RIFAN FINANCINDO BANDUNG - Hubungan Harga Minyak Mentah dan Proyeksi Inflasi Emas

HARGA EMAS HARI INI - Fluktuasi harga minyak mentah di awal pekan ini memberikan pengaruh tidak langsung terhadap ekspektasi inflasi dan harga emas berjangka. Kenaikan biaya energi sering kali dianggap sebagai awal dari kenaikan harga barang dan jasa di masa depan. Emas, sebagai pelindung nilai inflasi tradisional, cenderung bergerak searah dengan ekspektasi kenaikan harga komoditas energi tersebut.
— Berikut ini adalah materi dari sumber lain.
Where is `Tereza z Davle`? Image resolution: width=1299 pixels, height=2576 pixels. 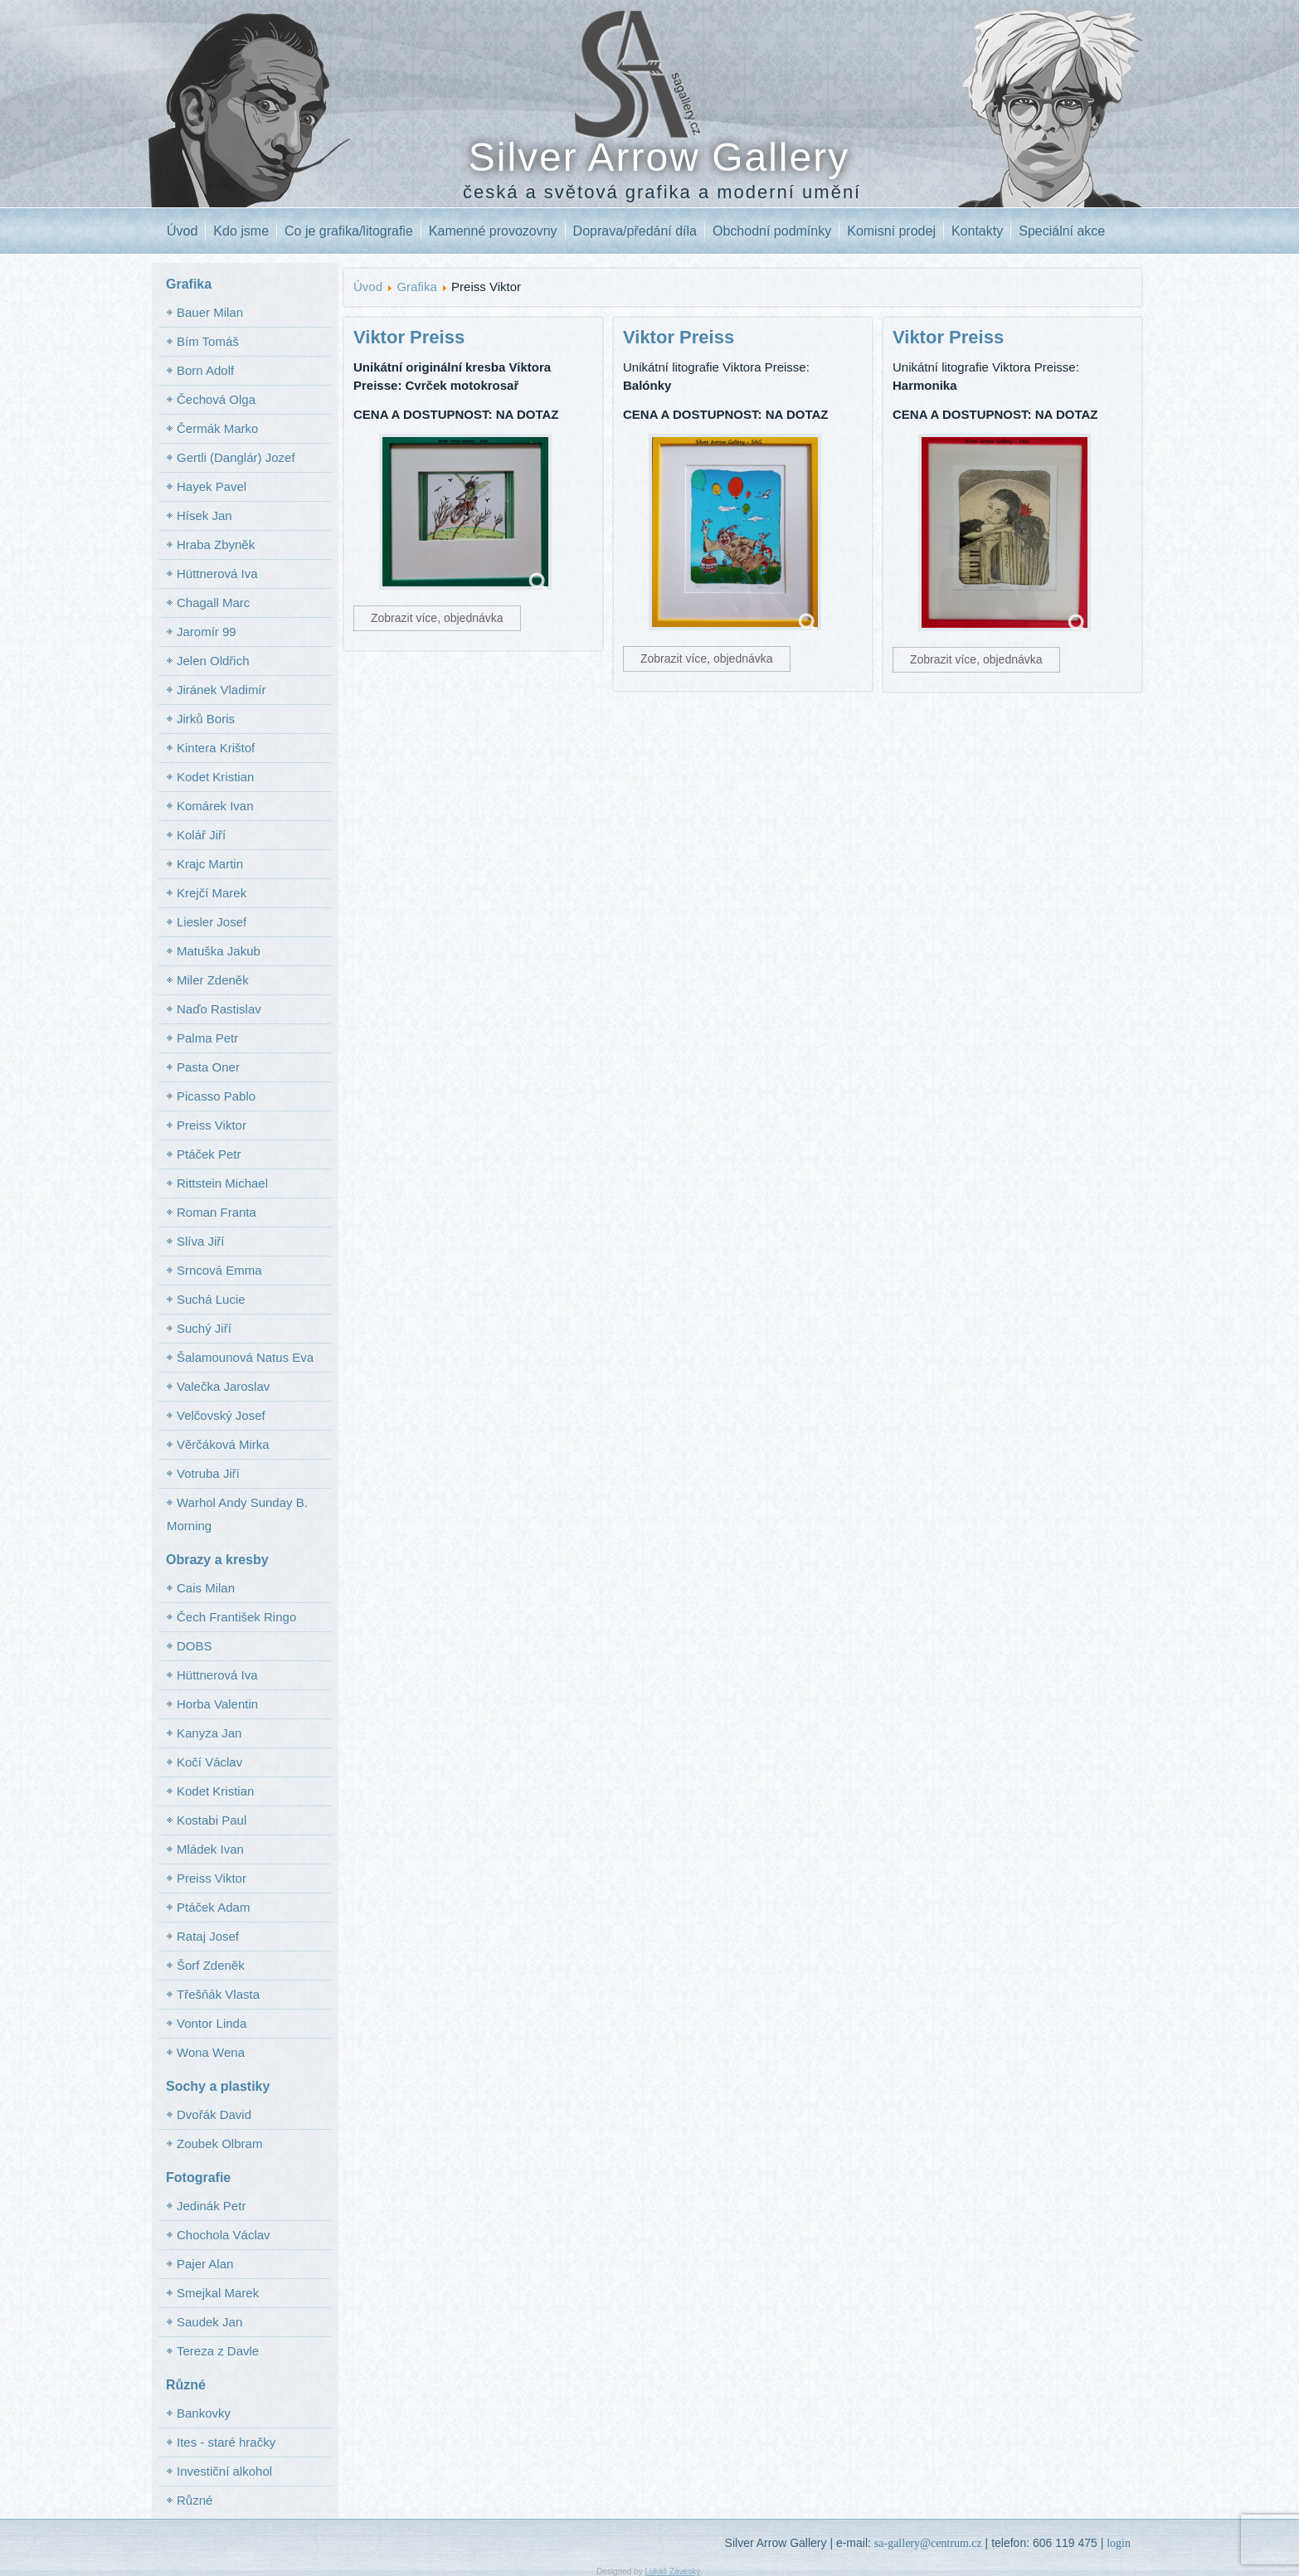
Tereza z Davle is located at coordinates (218, 2351).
Kemarin, harga minyak mentah menunjukkan tren stabil dengan kecenderungan menguat akibat adanya gangguan teknis pada beberapa fasilitas produksi utama. Kondisi ini memberikan dukungan moral bagi emas untuk tetap bertahan di zona hijau meskipun ada tekanan dari penguatan mata uang Dolar. Para pelaku pasar melihat kenaikan biaya energi sebagai faktor yang akan membuat inflasi tetap bertahan di atas target untuk jangka waktu yang lebih lama.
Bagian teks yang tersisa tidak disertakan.